Re: progress on HTML 2.0 reconstruction

Francois Yergeau (yergeau@alis.ca)
Wed, 29 Mar 95 10:48:19 EST

Roy T. Fielding <fielding@avron.ICS.UCI.EDU> writes:
>
>>>...
>>>
>>>When an HTML document is encoded using US-ASCII, the mechanisms of
>>>character entity references (Section 6.3) may be used to encode
>>>additional characters from ISO-8859-1.
>>
>> I don't think the use of entities should be restricted to
>> ASCII-encoded documents. They are always legal, as long as one has
>> ASCII to mark them up (see section 6.3.1).
>
>I don't think that sentence restricts them at all -- it is only
>referring to when a document is limited to the US-ASCII encoding.

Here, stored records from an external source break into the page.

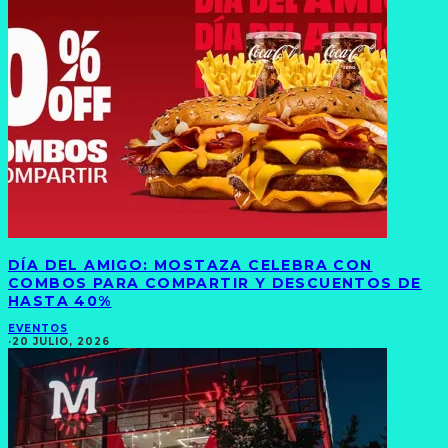
DÍA DEL AMIGO: MOSTAZA CELEBRA CON
COMBOS PARA COMPARTIR Y DESCUENTOS DE
HASTA 40%
EVENTOS
·
20 JULIO, 2026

Strictly speaking, you are right, but singling out the case of ASCII
makes it *appear* that entities are only legal in that case. Clarity
never hurts: you wouldn't believe the number of people I run in who
insist that entities *must* be used, that plain and simple ISO-Latin-1
is illegal in HTML. These are not dumb people, they simply have not
read the spec rigorously enough, and the same is bound to happen with
the above sentence. *Please* change it to something like:

Irrespective of the encoding of the document, the mechanisms...

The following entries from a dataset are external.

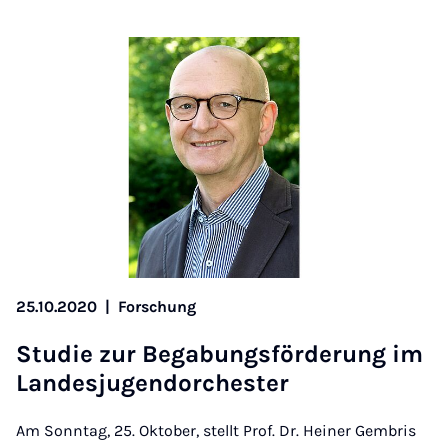
25.10.2020
|
Forschung
Stud­ie zur Beg­abungs­för­der­ung im
Landes­ju­gen­dorchester
Am Sonntag, 25. Oktober, stellt Prof. Dr. Heiner Gembris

>>>6.3.2 Character octet reference
>> ...
>I believe the WG decided on the interpretation:
>
> The character octet references are not dependent on the character
> set encoding of the document. For example, "&#215;" always represents
> the ISO-8859-1 multiply sign, even when the document's declared
> character set is other than ISO-8859-1.
>
>so I have added that to the spec.

I understand that this decision was made to preserve the numeric
character references in the DTD itself (cf. section on "Character
mnemonic entities") but I think this is going too far, and actually
strays further from SGML than needed.

Consider the case where I receive a document encoded in ISO-Cyrillic.
I believe (wrongly?) that simply changing the second BASESET statement
in the SGML declaration to refer to "Right part of ISO-Cyrillic" or
some such would make the document fully conformant w/r to that
modified DTD, provided numerical character references are interpreted
according to the ISO-Cyrillic encoding, which happens to preserve the
important entities declared in "Character mnemonic entities". So
insisting on a Latin-1 interpretation appears to be insisting on SGML
non-conformance. If the charset is such that ASCII is not preserved,
then the DTD needs to be translated, and SGML says that numeric
character references are translated along.

If it seems too risky to say "interpret as per the announced charset",
why not simply forbid numeric character references in documents not
encoded in Latin-1, as a stopgap measure? I don't think that would
break with current practice, so it should be acceptable.

-- 
François Yergeau <yergeau@alis.ca>
Alis Technologies Inc., Montréal
Tél: +1 (514) 738-9171
Fax: +1 (514) 342-0318